Algebraic elements in $\mathbb{Q}_p$ are well studied and there was a question on mathoverflow about information regarding this.
I want to know following information:
Let $K_p=\overline{\mathbb{Q}}\cap \mathbb{Q}_p$. So we have extensions
$$\mathbb{Q} \subset K_p \subset \mathbb{Q}_p.$$ The first one is algebraic extension (of $\mathbb{Q}$) and next one is transcendental extension (of $K_p$).
Q. What is known about degrees of these extensions: $[K_p:\mathbb{Q}]$ and $[\mathbb{Q}_p:K_p]$?

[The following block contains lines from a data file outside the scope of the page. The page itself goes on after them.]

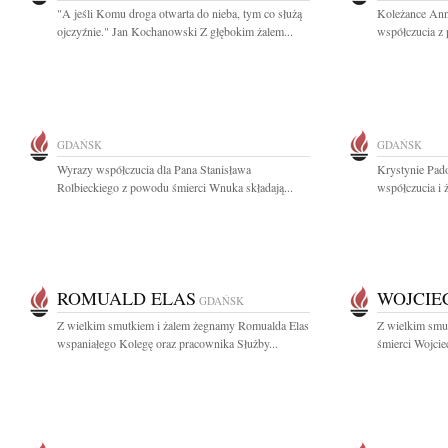
"A jeśli Komu droga otwarta do nieba, tym co służą
Koleżance Ann
ojczyźnie." Jan Kochanowski Z głębokim żalem...
współczucia z 
GDAŃSK
GDAŃSK
Wyrazy współczucia dla Pana Stanisława
Krystynie Pado
Rolbieckiego z powodu śmierci Wnuka składają...
współczucia i 
ROMUALD ELAS
WOJCIE
GDAŃSK
Z wielkim smutkiem i żalem żegnamy Romualda Elas
Z wielkim smu
wspaniałego Kolegę oraz pracownika Służby...
śmierci Wojci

To summarise some comments into an answer:
A. $[K_p:\Bbb Q]$ is countably infinite.
Namely, since the polynomial ring $\Bbb Q[x]$ is countable, so is $\overline{\Bbb Q}$ and so is $K_p$, so $[K_p:\Bbb Q]$ is at most countably infinite.
To see that it's not finite, notice the following: For $x \in \Bbb Z_p^\times$, $\Bbb Q_p$ contains an $n$-th root of $x$ for all $n$ which are coprime to $p(p-1)$. (E.g. by Hensel's lemma; it is maybe noteworthy that this characterises the set $\Bbb Z_p^\times$ within $\Bbb Q_p$, which can be used to prove e.g. that all automorphisms of $\Bbb Q_p$ are continuous hence trivial.)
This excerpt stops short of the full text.